Complications over a water deal?
At least one group, Oregon Wild, questions what connection the dam removal might have to the broader water deal in the region negotiated by the Bush administration.
“Even more controversial is the linkage between the [dam agreement] and ... a nearly $1 billion water deal drafted over the last six years and heavily influenced by former Bush administration officials. [These] negotiations have proceeded in secret since a draft document was released to the public in January of 2008. The settlement scheme would guarantee water for commercial agriculture in the Bureau of Reclamation’s Klamath Irrigation Project without providing a similar guarantee to threatened fish species,” the groups said.
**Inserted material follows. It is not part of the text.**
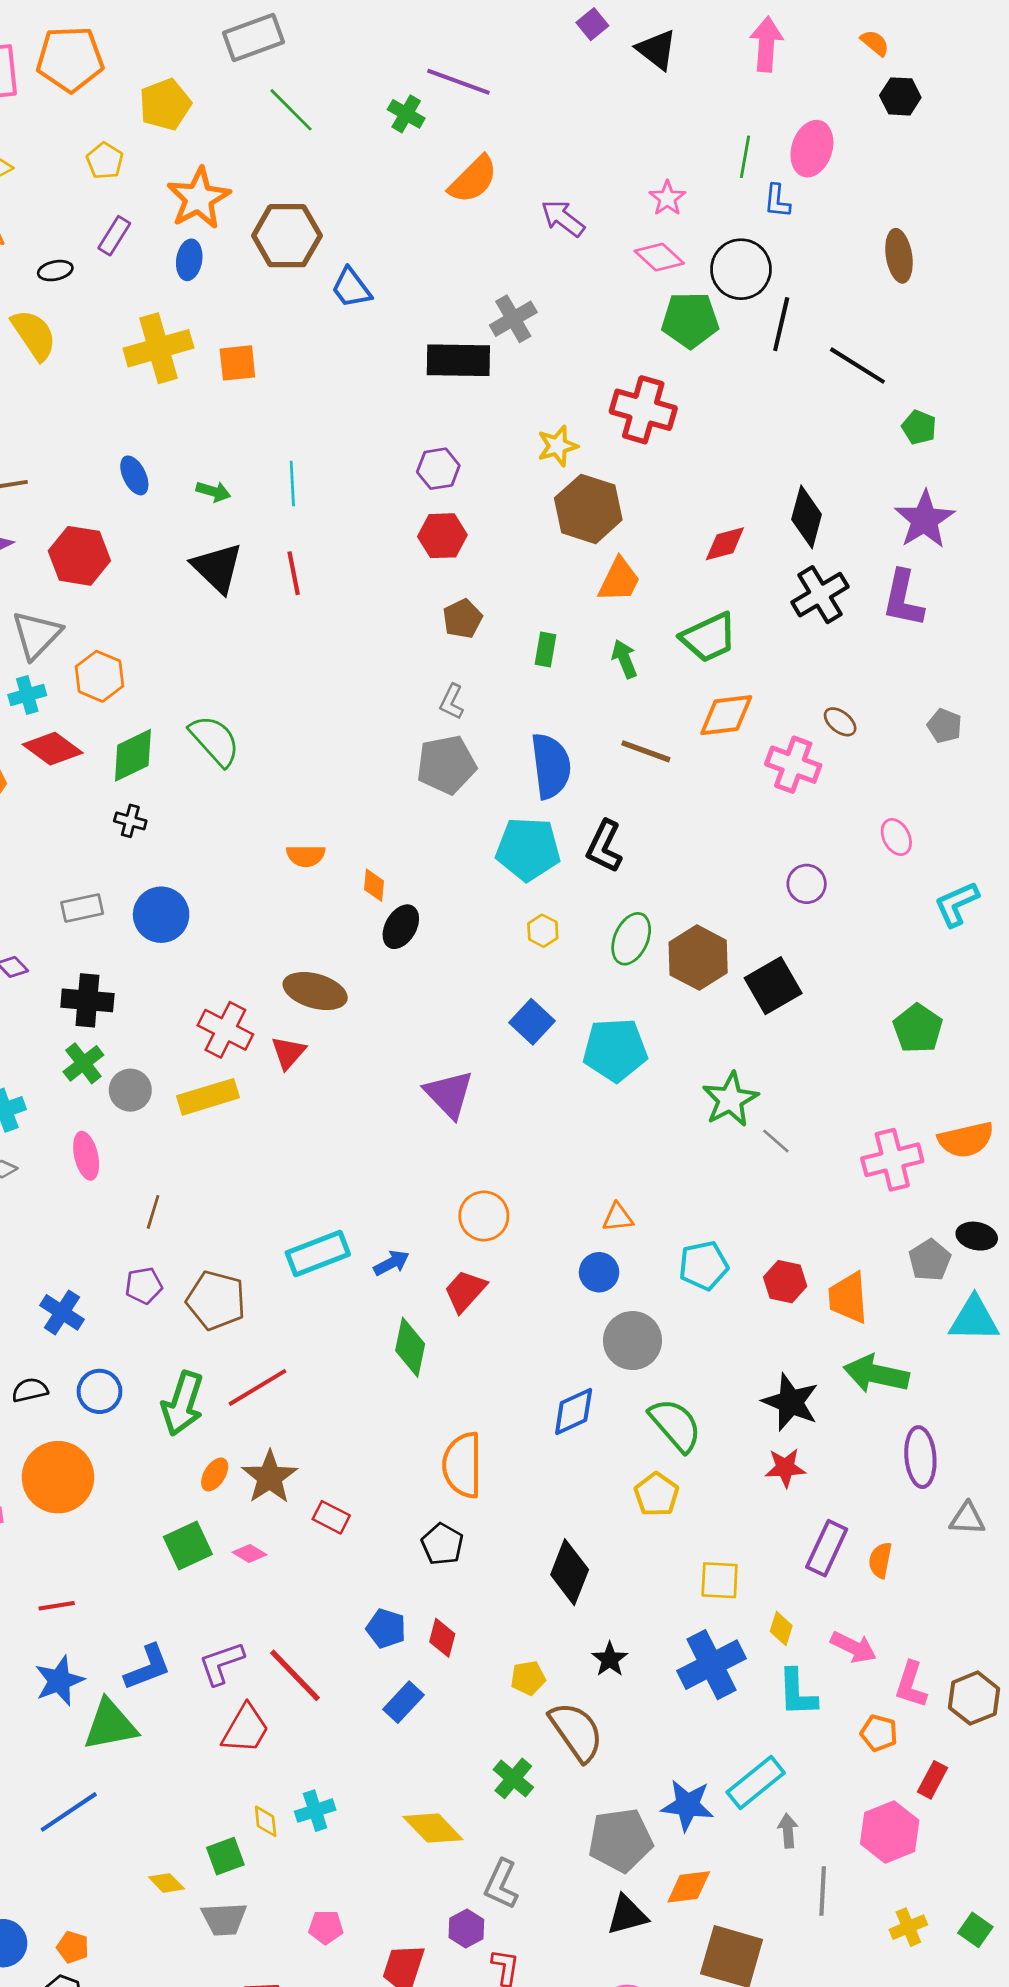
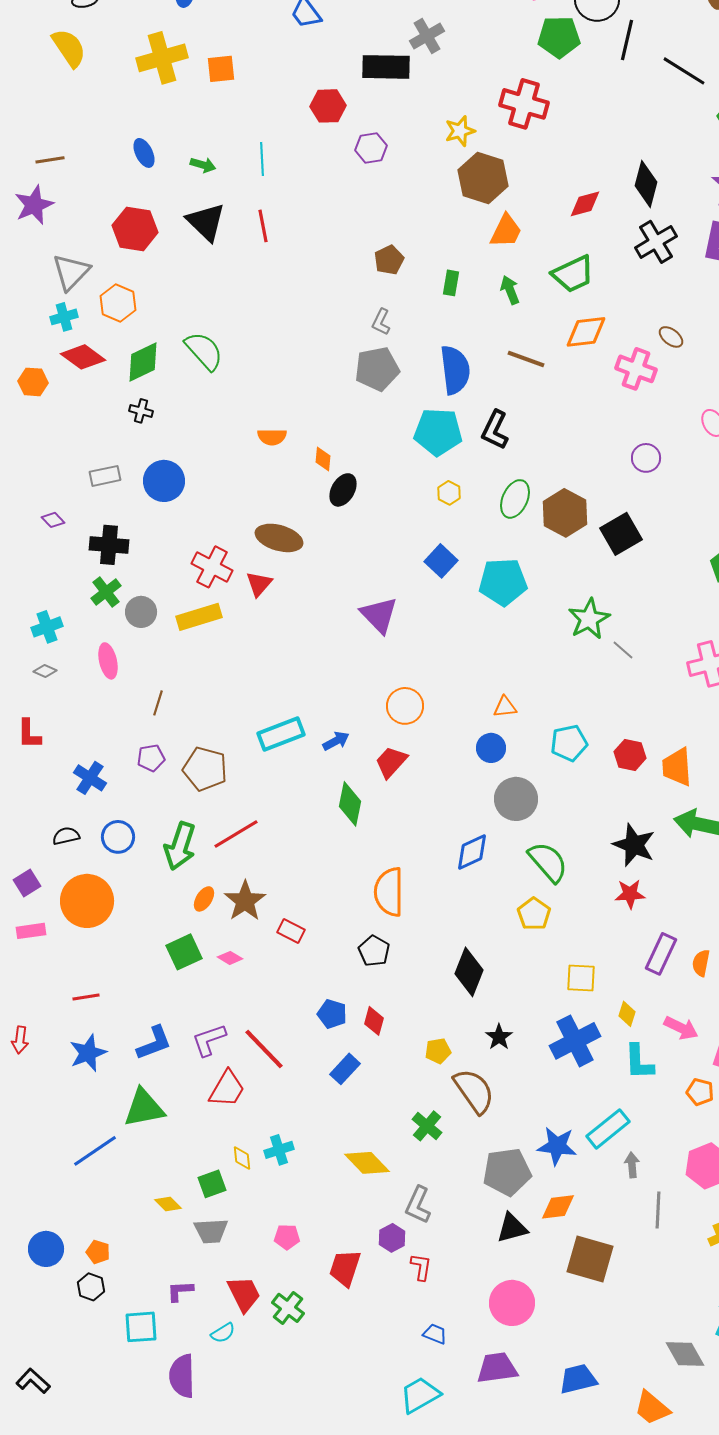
red hexagon: (442, 536) -> (328, 106), moved
red hexagon: (79, 556) -> (135, 229), moved
green triangle: (110, 1725) -> (144, 1108), moved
“The dam deal announced today isn’t perfect, but the true test is still to come,” said Steve Pedery, conservation director with Oregon Wild. “When the water deal gets packaged with this dam deal, are river advocates going to be able to live with the fish and wildlife sacrifices made in the final settlement? We all want dam removal, but we shouldn’t have to trade salmon and bald eagles for broken concrete.”
A step forward
While the agreement still has many hurdles to clear, most heralded it as an important step forward for the environmentalist cause.
“This Agreement represents a major step toward restoring the health of the Klamath River. We look forward to working with all Tribal, agricultural, and fishing communities in the Klamath Basin on implementing these solutions,” said Troy Fletcher, negotiator and Yurok tribal member.
The Obama administration also weighed in.
Interior Secretary Ken Salazar said: "This agreement marks the beginning of a new chapter for the Klamath River and for the communities whose health and way of life depend on it. Hats off to all the stakeholders who have worked so hard to find common ground on one of the most challenging water issues of our time."